Wednesday, October 22, 2008

Hedge Fund Cowboy: Screw You Guys, I'm Going Home

This post first appeared on Minyanville.

Slaving away under coma-inducing florescent lights, listening to the ceaseless droning of automaton bosses, watching our best years crushed under stacks of monthly bills - All have distinct benefits.

After all, when it’s over we get to let it all go, head south, lounge in the Floridian sun, sip piña coladas and field visits from begrudging grandkids while our skin prunes, our hair falls out, and our bodies generally deteriorate. Finally, we return to that happy place where someone else gives us baths and spoon-feeds liquefied pears into our toothless mouths.
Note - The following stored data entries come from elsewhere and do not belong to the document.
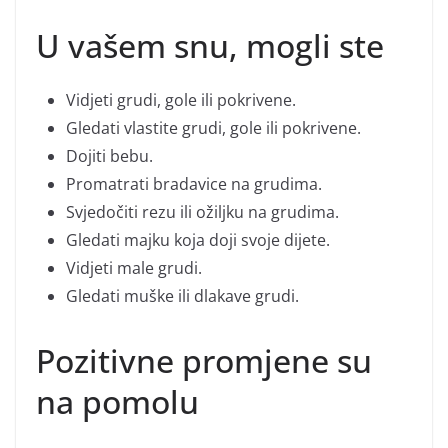
U vašem snu, mogli ste
Vidjeti grudi, gole ili pokrivene.
Gledati vlastite grudi, gole ili pokrivene.
Dojiti bebu.
Promatrati bradavice na grudima.
Svjedočiti rezu ili ožiljku na grudima.
Gledati majku koja doji svoje dijete.
Vidjeti male grudi.
Gledati muške ili dlakave grudi.
Pozitivne promjene su
na pomolu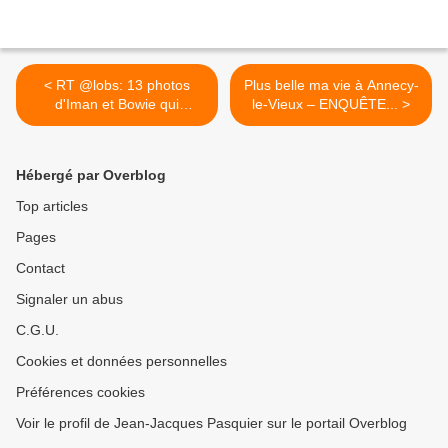
< RT @lobs: 13 photos
Plus belle ma vie à Annecy-
d'Iman et Bowie qui
le-Vieux – ENQUÊTE... >
redonnent...
Hébergé par Overblog
Top articles
Pages
Contact
Signaler un abus
C.G.U.
Cookies et données personnelles
Préférences cookies
Voir le profil de Jean-Jacques Pasquier sur le portail Overblog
Unless, of course we get our grubby little paws on a little f&%k-you money in the interim. Then we can offer the world the finger while riding off into the proverbial sunset.

One hedge funder, Andrew Lahde, manager of the small California fund that made headlines by making over 1000% betting against subprime mortgages, is taking his blood money and going home.
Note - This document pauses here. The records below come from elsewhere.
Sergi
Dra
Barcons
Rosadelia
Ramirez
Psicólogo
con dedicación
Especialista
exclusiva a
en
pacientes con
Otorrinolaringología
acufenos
Last week, he released a letter explaining his decision, mocking those he took money from, and thanking the “people stupid enough to take the other side of [his] trades.”
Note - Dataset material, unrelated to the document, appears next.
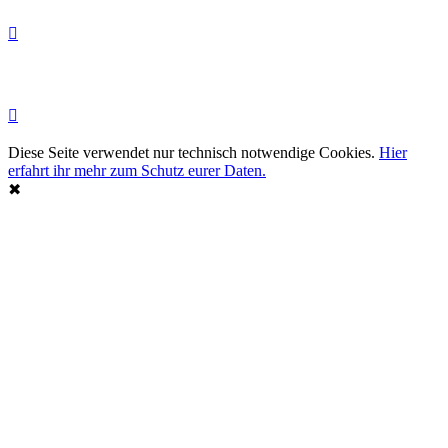
Diese Seite verwendet nur technisch notwendige Cookies.
Hier
erfahrt ihr mehr zum Schutz eurer Daten.
✖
Lahde admits that "some people... might be surprised that I would call it quits with such a small war chest. That is fine; I am content with my rewards." He's leaving the business he now abhors.

Lahde lauds the creation of a new world order, free of the rotten values of our failed capitalist state, while extolling the virtues of hemp, the much-maligned sibling of its more popular -- and more enjoyable -- sister, marijuana. According to Lahde, hemp, “unlike alcohol, does not result in bar fights or wife-beating.”

He appears to be one of the few who are successful enough, and disciplined enough, to know when enough is enough. However, his success did come at a cost: “I now have time to repair my health, which was destroyed by the stress I layered onto myself over the past 2 years, as well as my entire life.”

ING
(ING), the ubiquitous orange-tinted Dutch bank, runs an ad campaign that asks savers the slightly alarming question, “What’s your [retirement] number?” Retirement, it seems, could be just a mouse-click away.

Ask any banker, or aspiring investment banker, and they have a number too.

But that number doesn’t include years of working for the man, adhering to antiquated populist notions like “putting in your time” or “paying your dues.”

Instead, such a pursuit often requires abandoning such luxuries as "personal time" or "vacations" or "family" while biting, scratching and kicking through the ranks of Goldman Sachs (GS) or Merrill Lynch (MER) in the hopes of reaching that pedestal from which money can snatched from the trees upon which it's rumored to grow - assuming that trees can grow anywhere in lower Manhattan.

Most, much to their chagrin, never do set sail on that 72-foot Hatteras Motor Yacht, complete with scantily clad South American models (of the gender of their choice) hanging off the bow.

Indeed, as deflation takes hold, the social mood shifts away from consumerism and we collectively realize that it is indeed possible to be happy with less, rather than more, Lahde may simply be the first in a long line of pilgrims headed toward a simpler life.